3. Defendant, through its chief claim agent, proved over plaintiff's objection that no other claim was made upon defendant arising out of the accident. It is claimed that this was error. Ordinarily it would have been, because the mere fact that other persons were not injured or did not seek damages would not be material or relevant. But here the plaintiff testified that the car was crowded and many passengers standing; and that, because of the emergency stop, all the passengers who were standing "were just like one great mass of humanity just hurled right forward; they just went down headlong into the center of the aisle." "They (those holding straps) were torn right loose from the straps and went right down with the rest of us." "Every one fell on top of each other." "I remember when I was getting up that I was lying on top of a man, and there was a lady lying on top of me, and I had to wait until she got up before I could get up." She also testified that a man who was thrown at the same time became very angry, and she heard him repeat the number of the conductor. The defendant's conductor testified that no one was thrown to the floor. There is a sharp conflict in the testimony. In view of the claims of plaintiff, this testimony had some bearing upon the improbability of the accident happening as she claimed. That bearing may have been remote and of little weight, but with that we are not concerned. This testimony related to a collateral fact, and, in the discretion of the trial court, was admissible. It had a direct tendency to show that the statements of a witness on one side were more reasonable, and therefore more credible, than the statements of a witness on the other side. Such testimony is admissible, but obviously must be received with caution. Glassberg v. Olson, 89 Minn. 195, 94 N. W. 554; Philips v. Mo, 91 Minn. 311, 97 N. W. 969; McKenzie v. Banks, 94 Minn. 496, 103 N. W. 497; Virtue v. Creamery Package Co., 123 Minn. 17, 44, 142 N. W. 930, 1136, L. R. A. 1915B, 1179, 1195; Farmer v. Studebaker Corp., 126 Minn. 346, 148 N. W. 285; Van Cappellan v. C., St. P., M. & O. Ry. Co., 126 Minn. 251, 148 N. W. 104; Sonnesyn v. Hawbaker, 127 Minn. 15, 148 N. W. 476; State Elevator Co. v. G. N. Ry. Co., 133 Minn. 295, 158 N. W. 399.

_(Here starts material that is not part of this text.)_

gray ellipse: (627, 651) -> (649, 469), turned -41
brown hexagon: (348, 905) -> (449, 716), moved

4. At the time of the accident defendant had in force a rule that required every motorman to forthwith make a report on every emergency stop. Defendant put in evidence, over plaintiff's objection, such report made out by the motorman, Northcut, immediately after this accident, and turned in before he knew any one claimed to have been injured. It is as follows:

"Emergency Stop Report.

"Date: 5-4 1920. Hour: 7:45 a. m. Place where happened: Nicollet and Grant St. Line: Nicollet & 2d St. Car No. 1058. Direction car was going: North. License number, or name of vehicle: License number so dirty I could not get it. Name: Northcut No. 695. Address: 4720 Grand Av. So."

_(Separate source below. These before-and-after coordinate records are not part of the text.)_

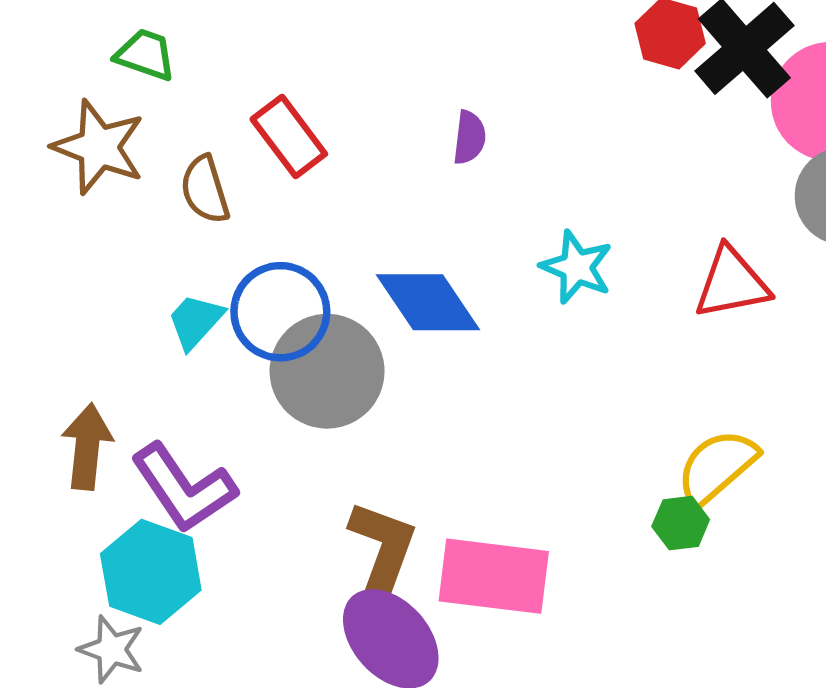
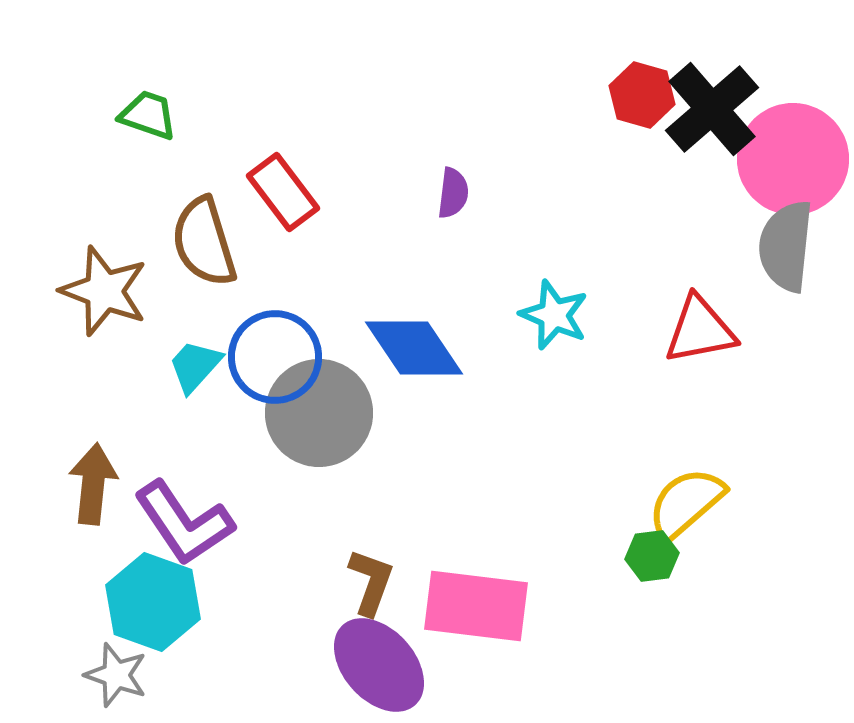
brown star: (99, 147) -> (104, 291), moved
brown semicircle: (205, 190) -> (204, 242), size x1.4
brown L-shape: (382, 551) -> (371, 582), size x0.7

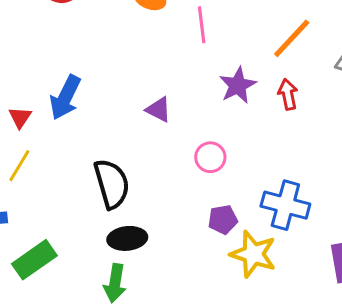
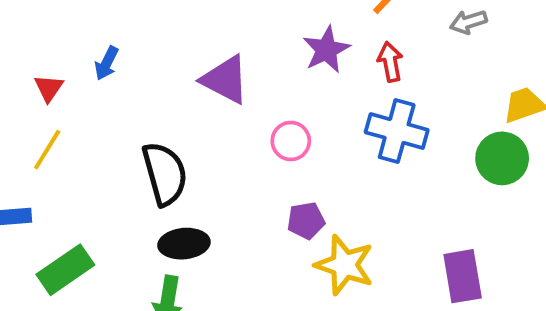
blue arrow: (65, 97) -> (107, 63), size x0.6
purple triangle: (158, 110) -> (225, 80), size x1.5
blue cross: (285, 205) -> (397, 131), moved

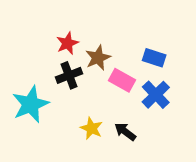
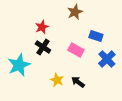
brown star: (98, 58) -> (75, 12), moved
black cross: (69, 75) -> (43, 47), turned -35
blue cross: (156, 95) -> (107, 59), moved

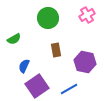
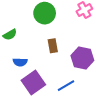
blue semicircle: (24, 66) -> (20, 62), turned -112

It is claimed that this evidence was inadmissible under the doctrine of Deatherage v. Petruschke, 106 Minn. 20, 118 N. W. 153; Gasser v. Wall, 111 Minn. 6, 126 N. W. 284; State v. Moses, 150 Minn. 470, 186 N. W. 303. The general rule as to an ordinary memorandum is that it is not admissible in evidence, and the witness cannot refer to it, unless it appears that without it he cannot speak from memory as to the facts, for it is only in such case that the witness needs the aid of the memorandum. Such memorandum is not admissible in evidence until it is made to appear to the satisfaction of the trial court that the witness cannot testify to the details shown by the memorandum independently of it. Meyers v. McAllister, 94 Minn. 510, 103 N. W. 564; Naas v. C., R. I. & P. Ry. Co., 96 Minn. 84, 104 N. W. 717. The case of Force v. Gottwald, 149 Minn. 268, 183 N. W. 356, fails to mention all the elements making such memorandums admissible, but that does not extend or...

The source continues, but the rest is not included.